Part one is here.
In this second part of the three part column on the new garbage collecting mechanism in PHP 5.3, we'll dive into a solution to the problem with circular references. If we look quickly back, we found that by using code like the following, an in-request memory leak is created:
Traditionally, reference counting memory mechanisms such as PHP uses, fail to address those circular reference memory leaks. Back in 2007 while looking into this issue, somebody pointed me to a paper by David F. Bacon and V.T. Rajan titled "Concurrent Cycle Collection in Reference Counted Systems" . Although the paper was written with Java in mind, I started to play around with it to see if it was feasible to implement the synchronous algorithm as outlined in the paper in PHP. At that moment I didn't have a lot of time, but along came the Google Summer of Code and we put up the implementation of this paper as one of our ideas. Yiduo (David) Wang picked up this idea and started hacking on the first version as part of the Summer of Code project.
Explaining how the full algorithm works goes slightly too far for this column, but I will try to explain the basics. First of all we have to establish a few ground rules. If a refcount is increased, it's still in use and therefore not garbage. If the refcount is decreased and hits zero, the zval can be freed. This means that garbage cycles can only be created when a refcount argument is decreased to a non-zero value. Secondly, in a garbage cycle it is possible to discover which parts are garbage by checking whether it is possible to decrease their refcount by one, and then check which of the zvals have a refcount of zero.

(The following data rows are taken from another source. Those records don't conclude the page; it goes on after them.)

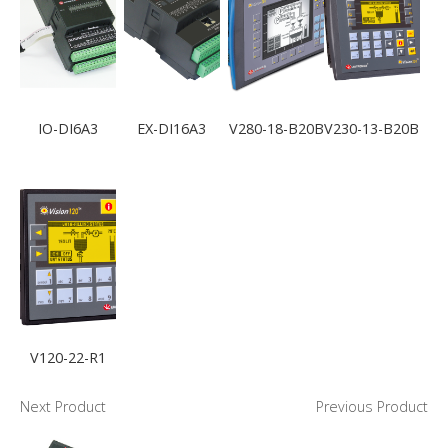
IO-DI6A3
EX-DI16A3
V280-18-B20B
V230-13-B20B
V120-22-R1
Next Product
Previous Product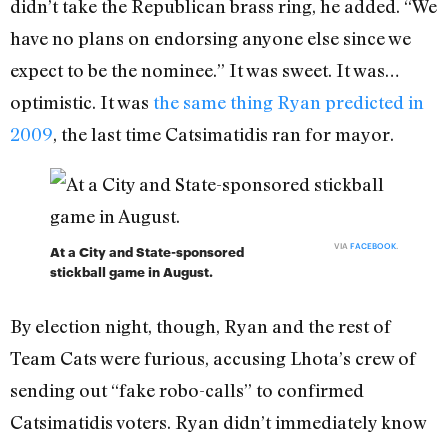
didn’t take the Republican brass ring, he added. “We
have no plans on endorsing anyone else since we
expect to be the nominee.” It was sweet. It was…
optimistic. It was
the same thing Ryan predicted in
2009
, the last time Catsimatidis ran for mayor.
VIA
FACEBOOK
.
At a City and State-sponsored
stickball game in August.
By election night, though, Ryan and the rest of
Team Cats were furious, accusing Lhota’s crew of
sending out “fake robo-calls” to confirmed
Catsimatidis voters. Ryan didn’t immediately know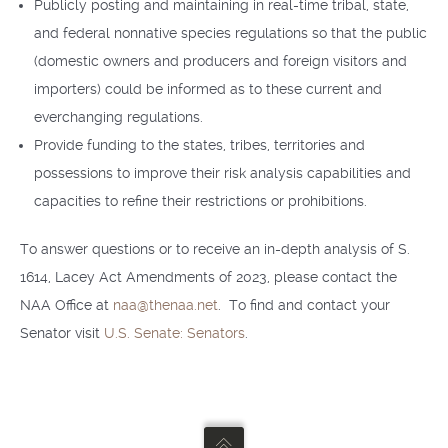
Publicly posting and maintaining in real-time tribal, state,
and federal nonnative species regulations so that the public
(domestic owners and producers and foreign visitors and
importers) could be informed as to these current and
everchanging regulations.
Provide funding to the states, tribes, territories and
possessions to improve their risk analysis capabilities and
capacities to refine their restrictions or prohibitions.
To answer questions or to receive an in-depth analysis of S.
1614, Lacey Act Amendments of 2023, please contact the
NAA Office at
naa@thenaa.net
. To find and contact your
Senator visit
U.S. Senate: Senators
.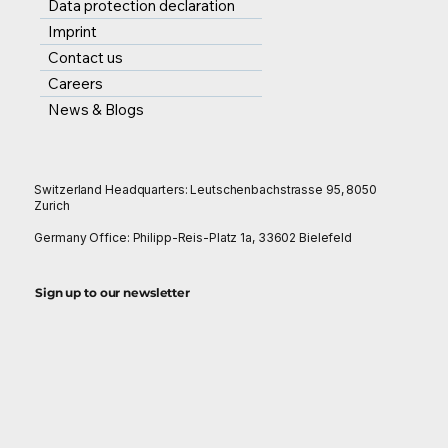
Data protection declaration
Imprint
Contact us
Careers
News & Blogs
Switzerland Headquarters: Leutschenbachstrasse 95, 8050
Zurich
Germany Office: Philipp-Reis-Platz 1a, 33602 Bielefeld
Sign up to our newsletter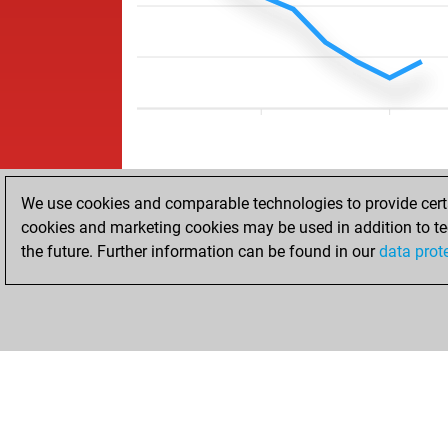
We use cookies and comparable technologies to provide certai
cookies and marketing cookies may be used in addition to te
the future. Further information can be found in our
data prot
ACCUEIL
RÉSULTATS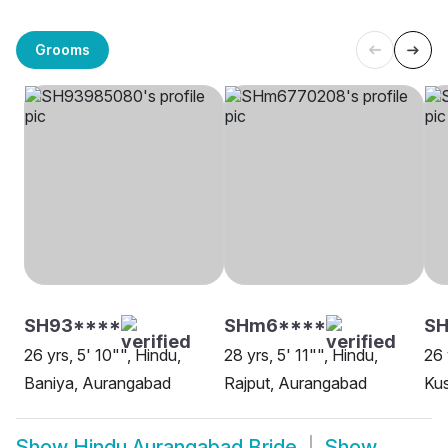
Grooms
SH93****
SHm6****
S
26 yrs, 5' 10"", Hindu,
28 yrs, 5' 11"", Hindu,
26 
Baniya, Aurangabad
Rajput, Aurangabad
Ku
Show
Hindu Aurangabad Bride
Show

To avoid having to call the checking of garbage cycles with every possible decrease of a refcount the algorithm instead puts all possible roots (zvals) in the "root buffer" (marking them "purple"). It also makes sure that each possible garbage root ends up in the buffer only once. Only when the root buffer is full, the collection mechanism starts for all the different zvals inside. This diagram shows this in step A.
In step B runs the algorithm a depth-first search on all possible roots to decrease the refcounts of each zval it finds by one, making sure not to decrease a refcount on the same zval twice (marking them as "grey"). In step C the algorithm runs again a depth-first search from each root node, to check the refcount of each zval again. If it finds that the refcount is zero, the zval is marked "white" (blue in the diagram). If it's larger than zero, it reverts the decreasing of the refcount by one with a depth-first search from that point on and they are marked "black" again. In the last step (D) the algorithm walks over the root buffer removing the zval roots from there, and in the mean while checks which zvals have been marked "white" in the previous step. Every zval marked as "white" will be freed.
Now that you have a slight understanding of how the algorithm works, we will look back on how this weaves in with PHP. By default, PHP's garbage collector is turned on. There is however a php.ini setting that allows you to change this: zend.enable_gc.
When the garbage collector is turned on, the cycle finding algorithm as mentioned above is executed whenever the root buffer runs full. The root buffer has a fixed size of 10.000 possible roots (although you can change this easily by re-compiling PHP and changing a constant). When the garbage collector is turned off, the cycle finding algorithm will never run. However, possible roots will always be recorded in the root buffer, no matter whether the garbage collection mechanism has been activated with this configuration setting. If the root buffer becomes full with possible roots while the garbage collection mechanism is turned off, further possible roots will simply not be recorded. Those possible roots that are not recorded will never be analyzed by the algorithm. If they were part of a circular reference cycle they would never be cleaned up, and create a memory leak. The reason why possible roots are recorded even if the mechanism has been disable is because it's faster to record possible roots, then to have to check whether the mechanism is turned on every time a possible root could be found. The garbage collection and analysis mechanism itself however can take a considerable time.
Besides changing the configuration setting, it is also possible to turn the garbage collecting mechanism on and off by either calling gc_enable() or gc_disable(). Calling those functions has the same effect as turning on or off the mechanism with the configuration setting. It is also possible to force the collection of cycles even if the possible root buffer is no full yet. For this you can use the gc_collect_cycles() function. This function will return how many cycles were collected by the algorithm.
The rationale behind the possible to turn the mechanism on and off, and to initiate cycle collection yourself is that some parts of your application could be sensitive for time. In those places you might not want the garbage collection mechanism to kick in. Of course, by turning off the garbage collection for certain parts of your application you might risk getting memory leaks because some possible roots might not fit into the limited root buffer. Therefore it is probably wise to call gc_collect_cycles() just before you call gc_disable() to free up the memory that could be lost through possible roots that are already recorded in the root buffer. This then leaves an empty buffer so that there is more place for storing possible roots while the cycle collecting mechanism is turned off.
In this installment we saw how the garbage collection mechanism works, and how it is integrated into PHP. In the next and last part of the series, we will look at performance considerations and benchmarks.